Upstart Seeks National Bank Charter to Expand AI-Driven Lending

Upstart Holdings, Inc. (NASDAQ:UPST), the creator of an artificial intelligence lending marketplace traded on NASDAQ under the ticker UPST, has revealed its intention to seek a national bank charter. The move, disclosed March 10, involves establishing Upstart Bank, N.A., as a federally insured institution, pending clearances from relevant regulatory authorities.

Applications are set for submission to the Office of the Comptroller of the Currency (OCC) and the Federal Deposit Insurance Corporation (FDIC) to charter the new bank.

At the same time, Upstart will petition the Federal Reserve for permission to become a bank holding company.

Regulators’ green light would slash operational, regulatory, and financial hurdles for the firm and its outside funding sources alike, opening doors to more attractive rates and terms for everyday borrowers.

Annie Delgado, who currently oversees risk at Upstart, has been tapped as the proposed chief executive of Upstart Bank, N.A. Paul Gu, the company’s chief technology officer and incoming chief executive, called the timing perfect for introducing the industry’s first bank engineered entirely around artificial intelligence.

He framed the charter pursuit as a logical next phase after years of scaling and product expansion.

The change, Gu noted, should trim both time and expense for customers while smoothing ties with banks, credit unions, and institutional credit providers.

Delgado added that AI-driven credit decisions mark the clear path forward for the sector. As more lenders integrate these tools, sustained engagement with watchdogs grows essential.

Approval would position Upstart to collaborate directly with the OCC, FDIC, and Federal Reserve, helping define best practices for safe, modern AI model use inside regulated banking.

Operating under a national charter would fold lending into one consistent federal framework, cutting compliance layers.

The bank could tap deposit funding and extend loans straight to consumers using uniform rates and fees—potentially lowering expenses and widening availability in states where rules once restricted reach.

Upstart stressed that banks, credit unions, and institutional funds will keep supplying the overwhelming majority of capital for platform loans.

The company has no interest in chasing local deposits or checking-account business from its partners.

Advisors at Klaros Group assisted in readying the filing.
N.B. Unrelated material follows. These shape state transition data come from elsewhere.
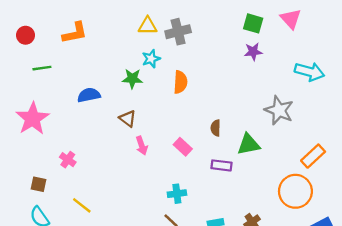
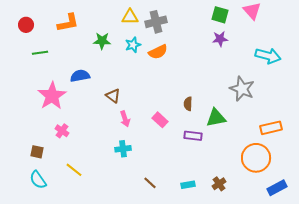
green star: (132, 79) -> (102, 41), moved
orange semicircle: (180, 82) -> (158, 52), moved, turned 60
pink star: (33, 119) -> (52, 96), moved
orange rectangle: (313, 156) -> (271, 128), turned 30
cyan cross: (177, 194) -> (123, 149), moved

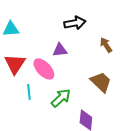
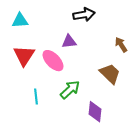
brown arrow: (106, 45) -> (121, 45), moved
cyan line: (29, 92) -> (36, 97), moved

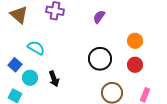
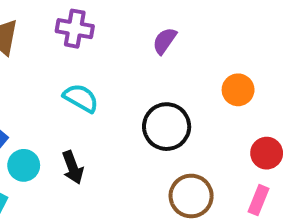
cyan semicircle: (36, 48) -> (81, 98), moved
red circle: (135, 65) -> (267, 153), moved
Upstart ranks as the leading AI lending network, linking millions of consumers to more than 100 banks and credit unions that tap its models and cloud software for superior credit products.

Lenders using the system approve more applicants at cheaper rates while offering a seamless digital experience.

Over 90 percent of loans close automatically, free of human review.

Launched in 2012 and based in San Mateo, California, the platform covers personal loans, auto purchase and refinance financing, home-equity lines of credit, and an upcoming revolving credit product called Cash Line.

The announcement carries standard cautions including that regulatory approval could face delays, conditions, or outright denial, and expected efficiencies may not fully materialize.

Upstart’s ongoing SEC filings outline additional risks tied to banking operations and partner dynamics.

By advancing this charter application, Upstart aims to embed artificial intelligence deeper into the banking system while preserving strong ties to traditional lenders. The effort could reshape how consumers access credit, delivering faster approvals and meaningful savings in an evolving financial landscape.